Op naar Bantam!
Geplaatst
op 15 november 2019 om 20:07 uur
Hallo, hier is een beetje over mijn reis naar Bantam: Reisverslag 2
Op 25 oktober 1616 is het schip de Eendracht van Amsterdam hier aangekomen. Het was een doodgewone tinnen schotel, maar ik had hem plat laten slaan om als aandenken in het lege land te plaatsen.
Mijn naam kwam op het bord: “Dirk Hartog”, die van de opperkoopman aan boord, Gillis Miebais, en die van de onderkoopman en de eerste stuurman. Zij waren de eerste Europeanen die een teken achterlieten in het geheimzinnige Zuidland, of Terra Australis, waar iedere zeevaarder wel van had gehoord, maar waar nog nooit iemand was geweest.

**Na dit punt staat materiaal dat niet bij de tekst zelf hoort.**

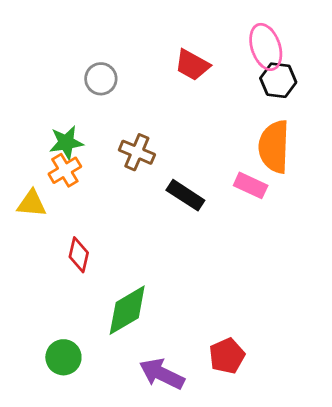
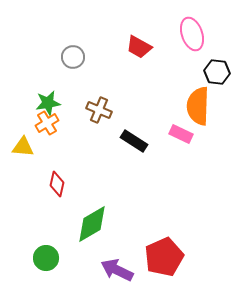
black hexagon: (278, 80) -> (217, 72), moved
red pentagon: (227, 356) -> (164, 257), size x1.5

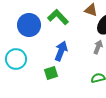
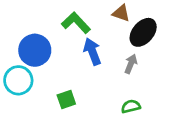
blue circle: (29, 25) -> (35, 50), moved
blue arrow: (61, 51) -> (92, 52), moved, turned -42

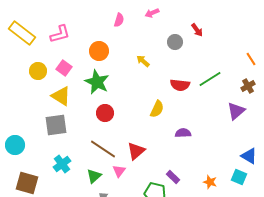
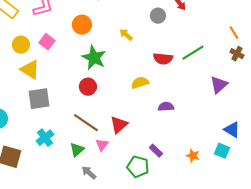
green star: (97, 82) -> (94, 58), moved
brown cross: (248, 86) -> (237, 54), moved, turned -32
yellow triangle: (61, 96) -> (30, 70), moved
yellow semicircle: (157, 109) -> (140, 83), turned -132

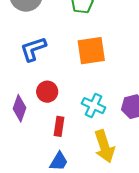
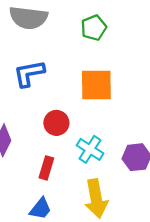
red circle: (47, 92) -> (56, 123), moved

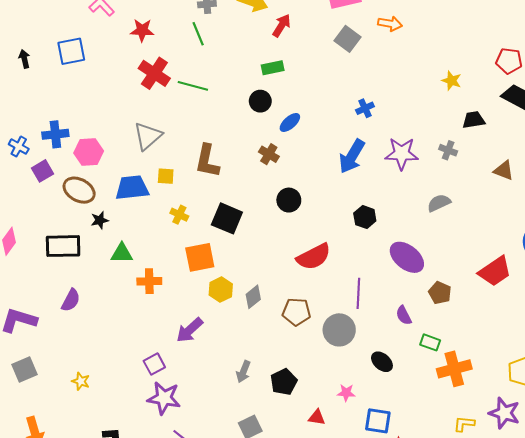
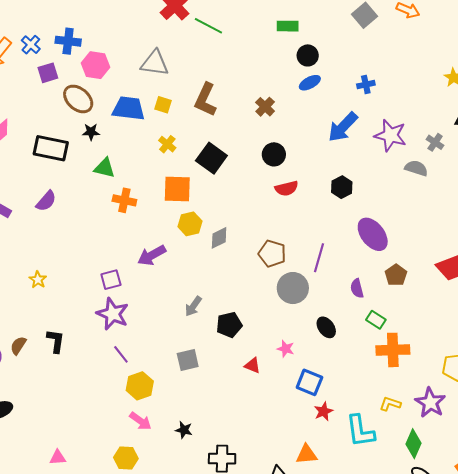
black circle: (260, 101) -> (308, 55), moved
blue ellipse: (290, 122) -> (310, 83), moved
gray triangle: (148, 136) -> (155, 63), turned 36
gray semicircle: (439, 203) -> (416, 168), moved, turned 30
red semicircle: (314, 257) -> (287, 188), moved, size x0.7
brown pentagon: (296, 312) -> (272, 254), moved

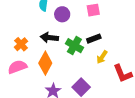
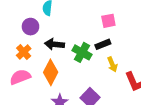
pink square: (93, 10) -> (108, 21), moved
purple circle: (62, 14) -> (30, 27), moved
yellow arrow: (102, 57) -> (112, 64), turned -56

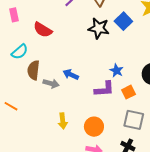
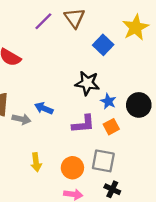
black star: (99, 28) -> (87, 83), moved
blue star: (117, 71) -> (108, 101), moved
gray square: (134, 120) -> (103, 161), moved

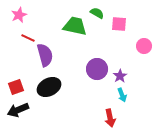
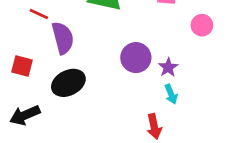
red square: (16, 87) -> (22, 66), moved, turned 35

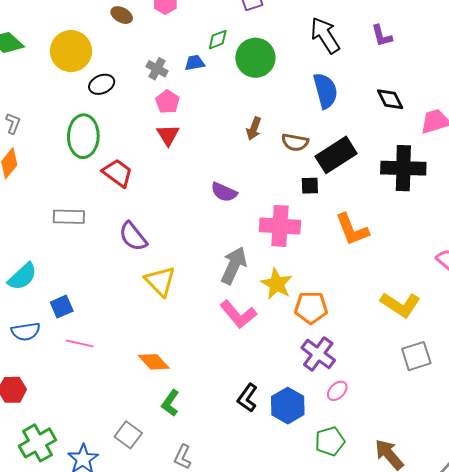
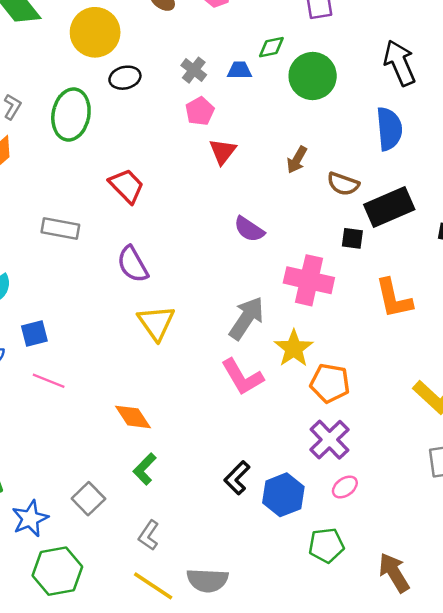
red triangle: (168, 135) -> (223, 151), moved
green ellipse: (83, 136) -> (71, 115), moved

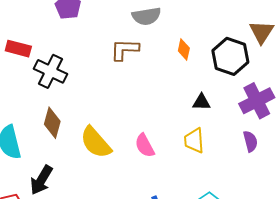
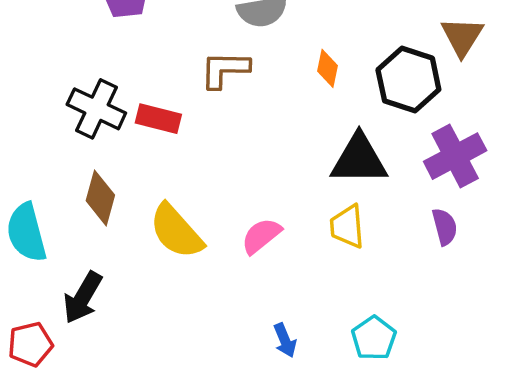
red rectangle: (18, 49) -> (158, 119), moved
black triangle: (201, 102) -> (359, 159), size x1.8
pink semicircle: (145, 146) -> (261, 236), turned 80

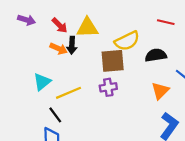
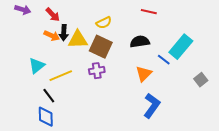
yellow triangle: (87, 28) -> (78, 40), moved
yellow semicircle: (127, 41) -> (104, 23), moved, size x0.7
brown square: (113, 61) -> (101, 47), turned 30

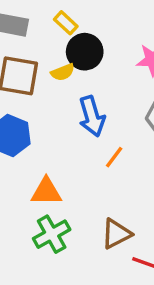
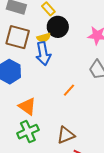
blue arrow: (92, 116) -> (43, 54), moved
orange triangle: (46, 192) -> (27, 106), turned 30

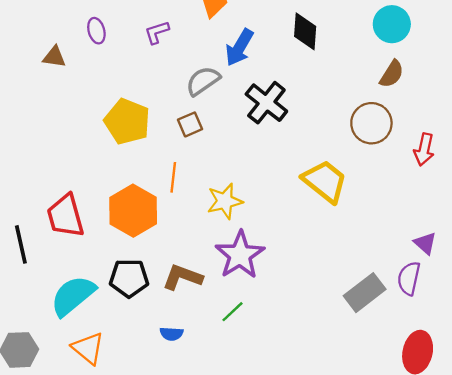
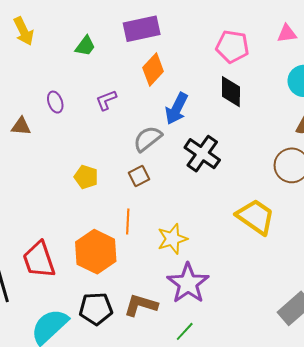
yellow pentagon: (127, 122) -> (86, 177), size x0.6

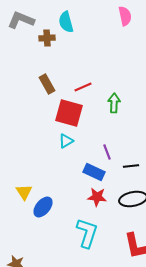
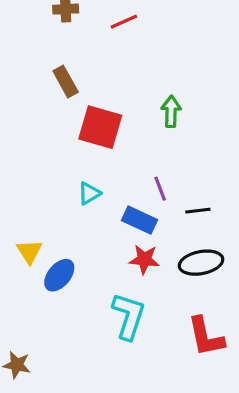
red line: (83, 87) -> (124, 22), moved
cyan triangle: (66, 141) -> (89, 193), moved

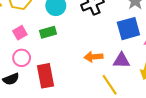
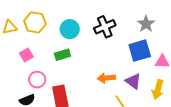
pink square: (20, 33) -> (26, 55), moved
purple triangle: (121, 60) -> (133, 81), turned 36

Ik werd schipper op het gloednieuwe schip de Eendracht, dat het jaar ervoor op de Amsterdamse werf van de VOC was gebouwd. Op 23 januari 1616 vertrok de Eendracht in een vloot van zes schepen van Texel via Kaap de Goede Hoop naar Bantam, aan de westkant van Java.
Onderweg raakte de Eendracht de andere schepen kwijt. Ik besloot toen een pas ontdekte en snellere route naar Java te nemen. In plaats van de kustlijn te volgen voer het schip vanaf Kaap de Goede Hoop zo'n zevenduizend kilometer naar het oosten.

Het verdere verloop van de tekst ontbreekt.